Fed up with vibe coders, dev sneaks data-nuking prompt injection into their code

cm0002@lemy.lol · 2 months ago

Fed up with vibe coders, dev sneaks data-nuking prompt injection into their code

terranoid@lemmy.cafe · 2 months ago

Prompt injection… my ass. I know it’s the going term, but they make it sound like sql injection or cross site scripting when the nature of it is politely asking the person’s computer to delete files.

We shouldn’t even be in this situation, where just politely asking someone’s computer to delete files is effective. It’s a symptom of a much, much bigger problem.

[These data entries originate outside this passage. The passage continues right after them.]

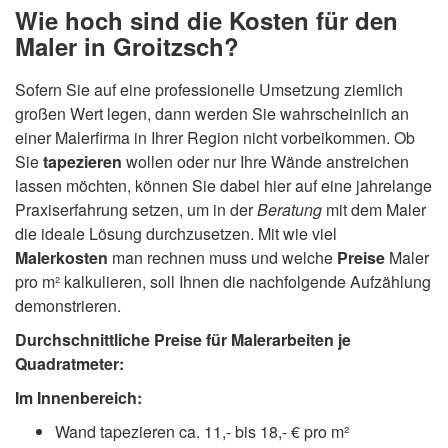
Wie hoch sind die Kosten für den
Maler in Groitzsch?
Sofern Sie auf eine professionelle Umsetzung ziemlich
großen Wert legen, dann werden Sie wahrscheinlich an
einer Malerfirma in Ihrer Region nicht vorbeikommen. Ob
Sie
tapezieren
wollen oder nur Ihre Wände anstreichen
lassen möchten, können Sie dabei hier auf eine jahrelange
Praxiserfahrung setzen, um in der
Beratung
mit dem Maler
die ideale Lösung durchzusetzen. Mit wie viel
Malerkosten
man rechnen muss und welche
Preise
Maler
pro m² kalkulieren, soll Ihnen die nachfolgende Aufzählung
demonstrieren.
Durchschnittliche Preise für Malerarbeiten je
Quadratmeter:
Im Innenbereich:
Wand tapezieren ca. 11,- bis 18,- € pro m²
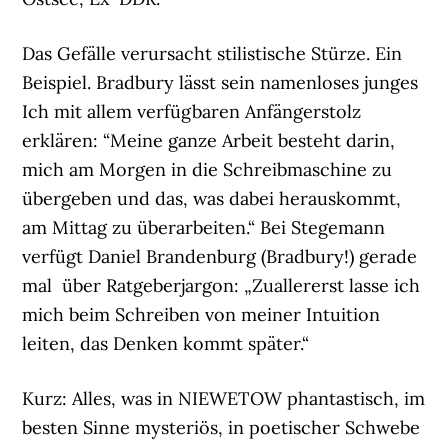
Das Gefälle verursacht stilistische Stürze. Ein
Beispiel. Bradbury lässt sein namenloses junges
Ich mit allem verfügbaren Anfängerstolz
erklären: “Meine ganze Arbeit besteht darin,
mich am Morgen in die Schreibmaschine zu
übergeben und das, was dabei herauskommt,
am Mittag zu überarbeiten.“ Bei Stegemann
verfügt Daniel Brandenburg (Bradbury!) gerade
mal über Ratgeberjargon: „Zuallererst lasse ich
mich beim Schreiben von meiner Intuition
leiten, das Denken kommt später.“
Kurz: Alles, was in NIEWETOW phantastisch, im
besten Sinne mysteriös, in poetischer Schwebe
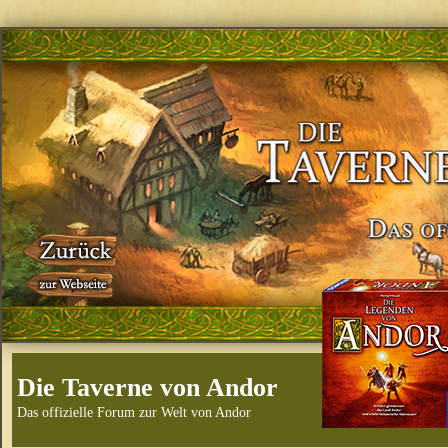
Die Taverne von Andor
Das offizielle Forum zur Welt von Andor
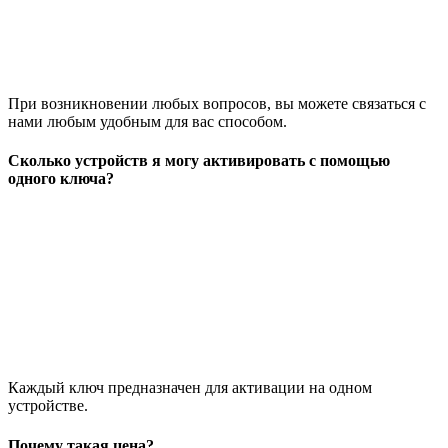
При возникновении любых вопросов, вы можете связаться с
нами любым удобным для вас способом.
Сколько устройств я могу активировать с помощью
одного ключа?
Каждый ключ предназначен для активации на одном
устройстве.
Почему такая цена?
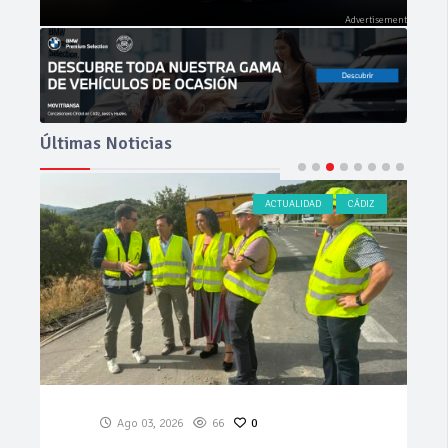
Últimas Noticias
ACTUALIDAD
CÁDIZ
Ago 03, 2026
66
0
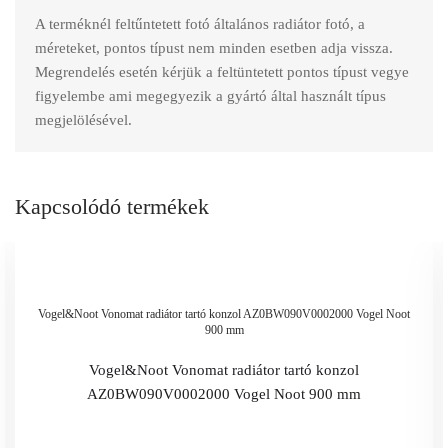
A terméknél feltűntetett fotó általános radiátor fotó, a
méreteket, pontos típust nem minden esetben adja vissza.
Megrendelés esetén kérjük a feltüntetett pontos típust vegye
figyelembe ami megegyezik a gyártó által használt típus
megjelölésével.
Kapcsolódó termékek
Vogel&Noot Vonomat radiátor tartó konzol AZ0BW090V0002000 Vogel Noot
900 mm
Vogel&Noot Vonomat radiátor tartó konzol
AZ0BW090V0002000 Vogel Noot 900 mm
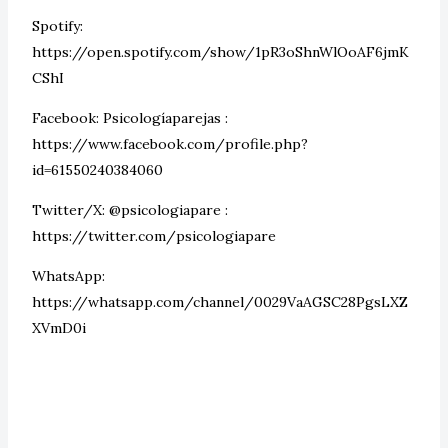
Spotify:
https://open.spotify.com/show/1pR3oShnWlOoAF6jmK
CShI
Facebook: Psicologíaparejas :
https://www.facebook.com/profile.php?
id=61550240384060
Twitter/X: @psicologiapare :
https://twitter.com/psicologiapare
WhatsApp:
https://whatsapp.com/channel/0029VaAGSC28PgsLXZ
XVmD0i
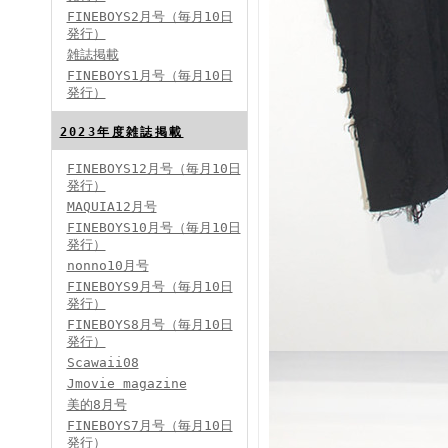
FINEBOYS2月号（毎月10日
発行）
雑誌掲載
FINEBOYS2024年2月号
FINEBOYS1月号（毎月10日
発行）
2023年度雑誌掲載
FINEBOYS12月号（毎月10日
発行）
MAQUIA12月号
FINEBOYS10月号（毎月10日
発行）
FINEBOYS2024年1月号
nonno10月号
2024分バックナンバー
FINEBOYS9月号（毎月10日
2023分バックナンバー
発行）
2022年分バックナンバー
2020年分バックナンバー
FINEBOYS8月号（毎月10日
2019年分バックナンバー
2018年分バックナンバー
発行）
2017年分バックナンバー
Scawaii08
2016年分バックナンバー
2015年分バックナンバー
Jmovie magazine
2014年分バックナンバー
美的8月号
FINEBOYS7月号（毎月10日
発行）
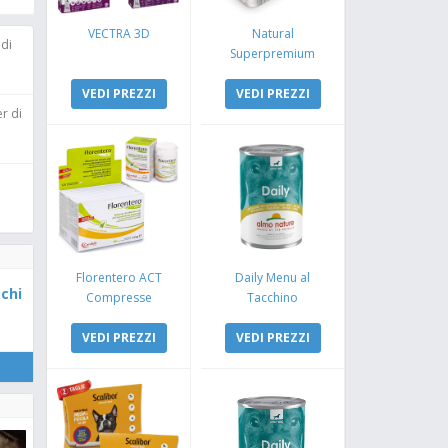
VECTRA 3D
Natural
 di
Superpremium
Monoproteico
VEDI PREZZI
Coniglio e Mela
VEDI PREZZI
r di
Florentero ACT
Daily Menu al
chi
Compresse
Tacchino
VEDI PREZZI
VEDI PREZZI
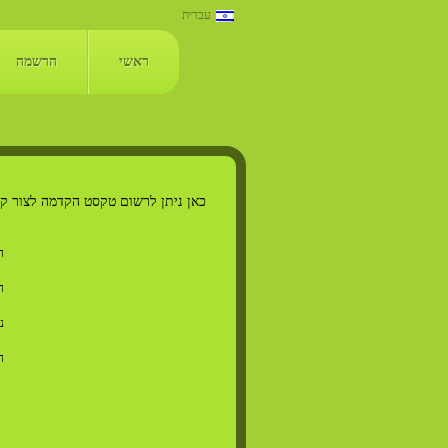
עברית
English
ראשי
הרשמה
Русский
כאן ניתן לרשום טקסט הקדמה לצור ק
ה
ה
נ
ה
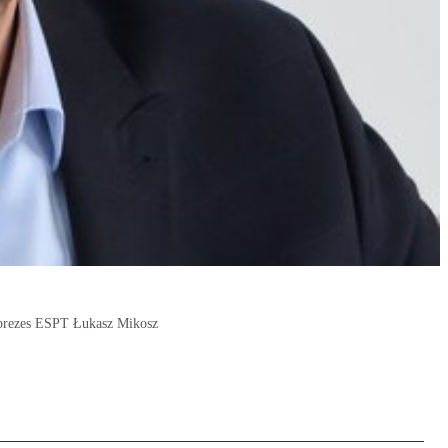
 prezes ESPT Łukasz Mikosz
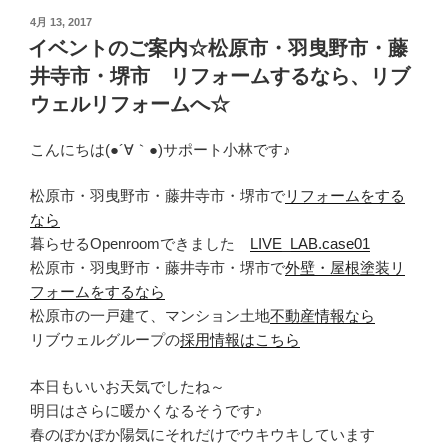
投
4月 13, 2017
稿
イベントのご案内☆松原市・羽曳野市・藤
日:
井寺市・堺市 リフォームするなら、リブ
ウェルリフォームへ☆
こんにちは(●´∀｀●)サポート小林です♪
松原市・羽曳野市・藤井寺市・堺市で
リフォームをする
なら
暮らせるOpenroomできました
LIVE_LAB.case01
松原市・羽曳野市・藤井寺市・堺市で
外壁・屋根塗装リ
フォームをするなら
松原市の一戸建て、マンション土地
不動産情報なら
リブウェルグループの
採用情報はこちら
本日もいいお天気でしたね～
明日はさらに暖かくなるそうです♪
春のぽかぽか陽気にそれだけでウキウキしています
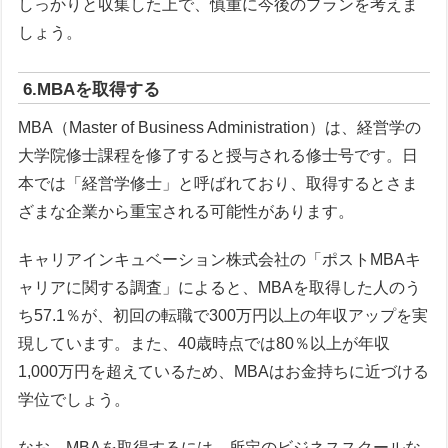
しっかりと収集した上で、慎重に今後のプランを考えま
しょう。
6.MBAを取得する
MBA（Master of Business Administration）は、経営学の
大学院修士課程を修了すると授与される修士号です。日
本では「経営学修士」と呼ばれており、取得するとさま
ざまな企業から重宝される可能性があります。
キャリアインキュベーション株式会社の「ポストMBAキ
ャリアに関する調査」によると、MBAを取得した人のう
ち57.1％が、初回の転職で300万円以上の年収アップを実
現しています。また、40歳時点では80％以上が年収
1,000万円を超えているため、MBAはお金持ちに近づける
学位でしょう。
なお、MBAを取得するには、所定のビジネススクールな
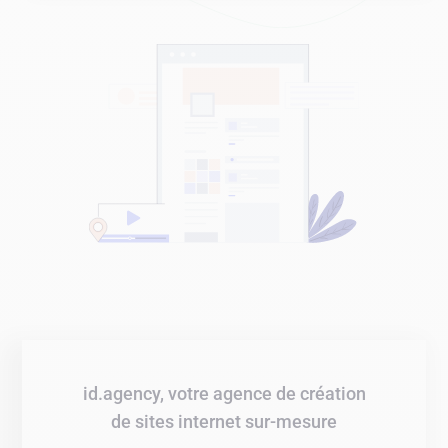
id.agency, votre agence de création
de sites internet sur-mesure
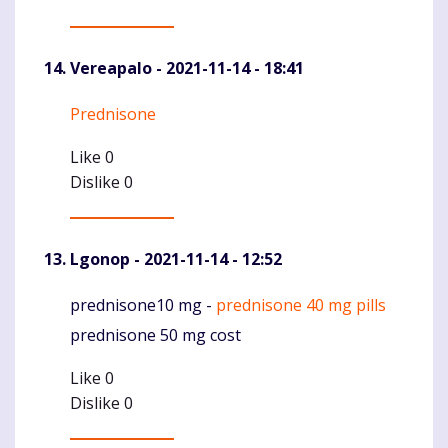
Vereapalo
- 2021-11-14 - 18:41
Prednisone
Komentaras
Like
0
Dislike
0
Lgonop
- 2021-11-14 - 12:52
prednisone10 mg -
prednisone 40 mg pills
Komentaras
prednisone 50 mg cost
Like
0
Dislike
0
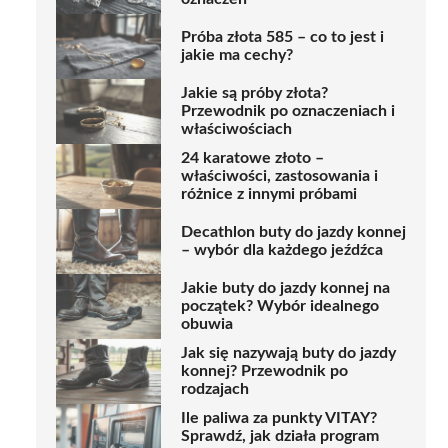
Próba złota 585 – co to jest i
jakie ma cechy?
Jakie są próby złota?
Przewodnik po oznaczeniach i
właściwościach
24 karatowe złoto –
właściwości, zastosowania i
różnice z innymi próbami
Decathlon buty do jazdy konnej
– wybór dla każdego jeźdźca
Jakie buty do jazdy konnej na
początek? Wybór idealnego
obuwia
Jak się nazywają buty do jazdy
konnej? Przewodnik po
rodzajach
Ile paliwa za punkty VITAY?
Sprawdź, jak działa program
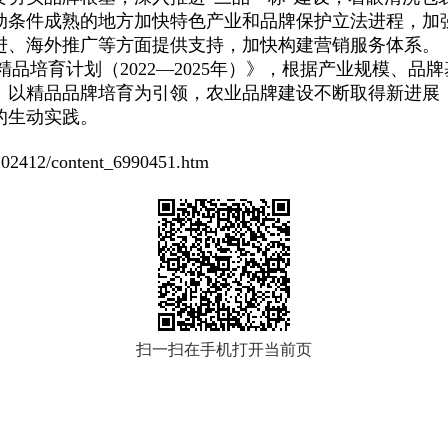
动条件成熟的地方加快特色产业和品牌保护立法进程，加
进、海外推广等方面提供支持，加快构建营销服务体系。
品培育计划（2022—2025年）》，根据产业规模、品
。以精品品牌培育为引领，农业品牌建设不断取得新进展
的生动实践。
412/content_6990451.htm
扫一扫在手机打开当前页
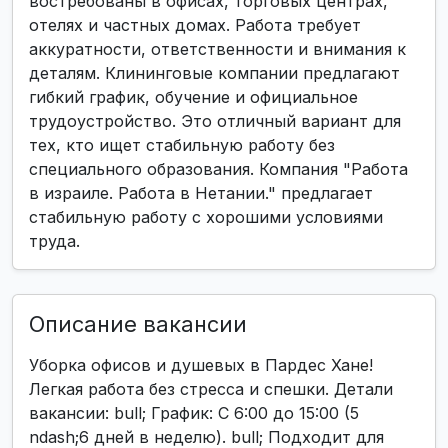
востребованы в офисах, торговых центрах,
отелях и частных домах. Работа требует
аккуратности, ответственности и внимания к
деталям. Клининговые компании предлагают
гибкий график, обучение и официальное
трудоустройство. Это отличный вариант для
тех, кто ищет стабильную работу без
специального образования. Компания "Работа
в израиле. Работа в Нетании." предлагает
стабильную работу с хорошими условиями
труда.
Описание вакансии
Уборка офисов и душевых в Пардес Хане!
Легкая работа без стресса и спешки. Детали
вакансии: bull; График: С 6:00 до 15:00 (5
ndash;6 дней в неделю). bull; Подходит для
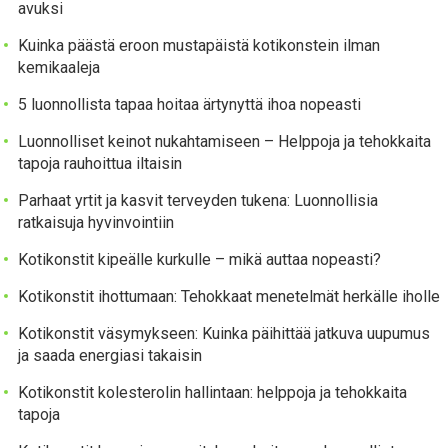
avuksi
Kuinka päästä eroon mustapäistä kotikonstein ilman
kemikaaleja
5 luonnollista tapaa hoitaa ärtynyttä ihoa nopeasti
Luonnolliset keinot nukahtamiseen – Helppoja ja tehokkaita
tapoja rauhoittua iltaisin
Parhaat yrtit ja kasvit terveyden tukena: Luonnollisia
ratkaisuja hyvinvointiin
Kotikonstit kipeälle kurkulle – mikä auttaa nopeasti?
Kotikonstit ihottumaan: Tehokkaat menetelmät herkälle iholle
Kotikonstit väsymykseen: Kuinka päihittää jatkuva uupumus
ja saada energiasi takaisin
Kotikonstit kolesterolin hallintaan: helppoja ja tehokkaita
tapoja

litchralee@sh.itjust.works · 2 months ago

The person who coined the term “prompt injection” has the same gripe, because the original term genuinely did mean an attack using untrusted user input, a la SQL injection. But it’s been conflated with jailbreak attacks in general, muddying the term.

Example of a bona fide prompt injection: white text in the background of a resume PDF, attacking a job application portal that uses LLMs to filter applicants. No privilege escalation is involved to give the candidate top marks on their resume screening.

Whereas a non-prompt injection jailbreak would be bypassing a safety filter, such as how Morse code might get past the filter and allow a user to request other people’s cryptocurrency be transfered away. This is more akin to finding a poorly-secured, public facing API and then exploiting it.

pixxelkick@lemmy.world · 2 months ago

By that definition this is a prompt injection then, its adding a “hidden” prompt that is obscured from the human in order to change the behavior of the AI to do something else malicious.

Wirlocke@lemmy.blahaj.zone · 2 months ago

Finding a poorly-secured public facing API is exactly how injections work, whether it’s SQL or prompts. If I put SQL commands in a username field and it works, it’s still an SQL injection even if it’s just developer incompetence.

The difference between that and prompt injection is that unfiltered LLM inputs are basically the standard at the moment, so it takes next to no effort.

Plus I think the Morse code example is far more clever and exploits the LLM directly, whereas the white text trick has been around long before widespread LLMs.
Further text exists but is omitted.